Perhaps you could maintain a linked list of linked lists. I am assuming you have created a linked list successfully.

Answer 4

I assume you want something like this: (there are no checks on this program, you should check for malloc failures etc')

#include <stdio.h>
#include <stdlib.h>

typedef struct list1
{
    struct list1 *next;
    int data;
} list;

    list **
getArrayLists(int amount)
{
    list** arrayList  = malloc(sizeof(list[amount]));
    int i=0;
    for (i=0;i<amount;++i)
    {
        list *listPointer = malloc(sizeof(list));
        //let's start their data portion to be the index
        listPointer->data = i;
        arrayList[i] = listPointer;
    }
    return arrayList;
}

    int
main()
{
    list** arrayList = getArrayLists(10);
    int i=0;
    for(i=0;i<10;++i)
        printf("%d\n",arrayList[i]->data);

}

Answer 5

Couple of points:

First of all, C functions cannot return array types; they can return pointers to arrays, however:

T (*foo())[N] {...} // returns pointer to N-element array of type T

The signature breaks down as:

    foo                        -- foo
    foo()                      -- is a function
   *foo()                      -- returning a pointer
  (*foo())[N]                  -- to an N-element array
T (*foo())[N]                  -- of T

Pointers to arrays are not that convenient to use; you (usually) have to know the size of the array type you're dealing with (a pointer to a 10-element array of int is a different, incompatible type from a pointer to an 11-element array of int), and you have to dereference the array identifier before applying the subscript((*arr)[i] = ...).
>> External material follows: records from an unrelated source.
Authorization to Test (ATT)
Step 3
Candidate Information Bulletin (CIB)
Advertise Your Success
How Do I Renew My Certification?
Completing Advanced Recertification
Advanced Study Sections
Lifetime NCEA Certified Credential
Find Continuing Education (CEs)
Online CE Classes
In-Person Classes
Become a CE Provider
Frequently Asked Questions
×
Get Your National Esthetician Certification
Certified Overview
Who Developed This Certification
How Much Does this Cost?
Secondly, you can't just return the address of an array from the function such as

int (*foo())[10]
{
  int arr[10] = {0,1,2,3,4,5,6,7,8,9};
  return &arr;                          // THIS DOESN'T WORK!!!!!!!!
}

because once the function exits arr technically no longer exists, and the value received by the caller now points to memory that's potentially been overwritten or no longer available.
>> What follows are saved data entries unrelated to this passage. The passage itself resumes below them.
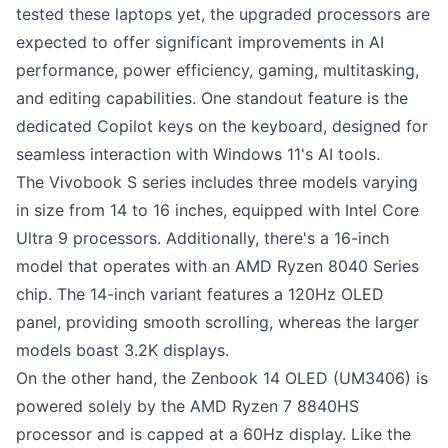
tested these laptops yet, the upgraded processors are
expected to offer significant improvements in AI
performance, power efficiency, gaming, multitasking,
and editing capabilities. One standout feature is the
dedicated Copilot keys on the keyboard, designed for
seamless interaction with Windows 11's AI tools.
The Vivobook S series includes three models varying
in size from 14 to 16 inches, equipped with Intel Core
Ultra 9 processors. Additionally, there's a 16-inch
model that operates with an AMD Ryzen 8040 Series
chip. The 14-inch variant features a 120Hz OLED
panel, providing smooth scrolling, whereas the larger
models boast 3.2K displays.
On the other hand, the Zenbook 14 OLED (UM3406) is
powered solely by the AMD Ryzen 7 8840HS
processor and is capped at a 60Hz display. Like the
The usual idiom is to have the function dynamically allocate a chunk of memory of the type you want, initialize it, and then return a pointer to that base type:

T *foo(size_t count) // you may pass other arguments if necessary for 
                     // for initializing the buffer
{
  T *bar = malloc(sizeof *bar * count);
  if (bar)
  {
    // initialize the contents of bar
  }
  return bar;
}

int main(void)
{
  T *blah = foo(10);
  if (blah)
  {
    int i;
    for (i = 0; i < 10; i++)
      do_something_with(blah[i]);
  }
  return 0;
}

Replace T above with your linked list type, and that should give you the basis of what you want to do.
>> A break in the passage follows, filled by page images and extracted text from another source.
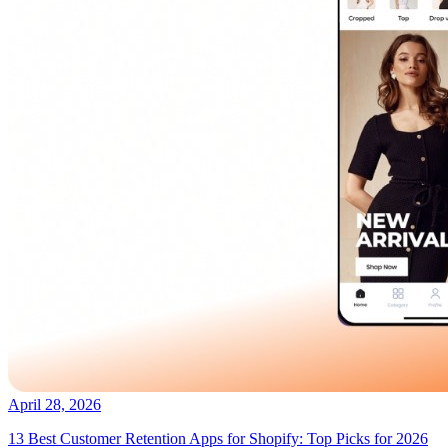
April 28, 2026
13 Best Customer Retention Apps for Shopify: Top Picks for 2026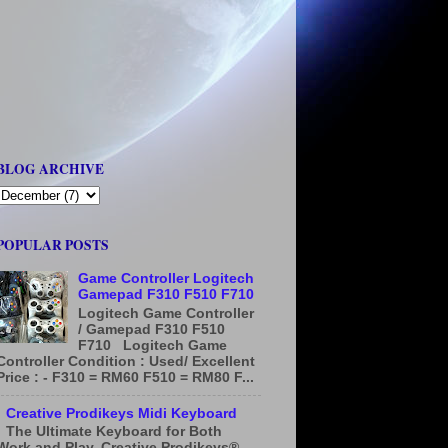
BLOG ARCHIVE
POPULAR POSTS
Game Controller Logitech
Gamepad F310 F510 F710
Logitech Game Controller
/ Gamepad F310 F510
F710 Logitech Game
Controller Condition : Used/ Excellent
Price : - F310 = RM60 F510 = RM80 F...
Creative Prodikeys Midi Keyboard
The Ultimate Keyboard for Both
Work and Play. Creative Prodikeys®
If you don't want to mess with dynamic memory (the best way to avoid problems with memory management is to avoid memory management), you can pass your target array as a parameter to the function like so:

void foo(T *bar, size_t count) // along with any other parameters necessary
                               // to initialize  bar
{
  size_t i;
  for (i = 0; i < count; i++)
    do_something_with(bar[i]);
}

int main(void)
{
  T blah[10];
  foo(blah, sizeof blah / sizeof blah[0]);
  ...
}

Remember that in most contexts, an array expression will have its type implicitly converted ("decay") from "N-element array of T (T [N])" to "pointer to T (T *)", so when you call foo with an array argument, what the function will actually receive is a pointer type, not an array type. Since pointers don't know the size of the area they point to, you will have to pass the array size as a separate parameter.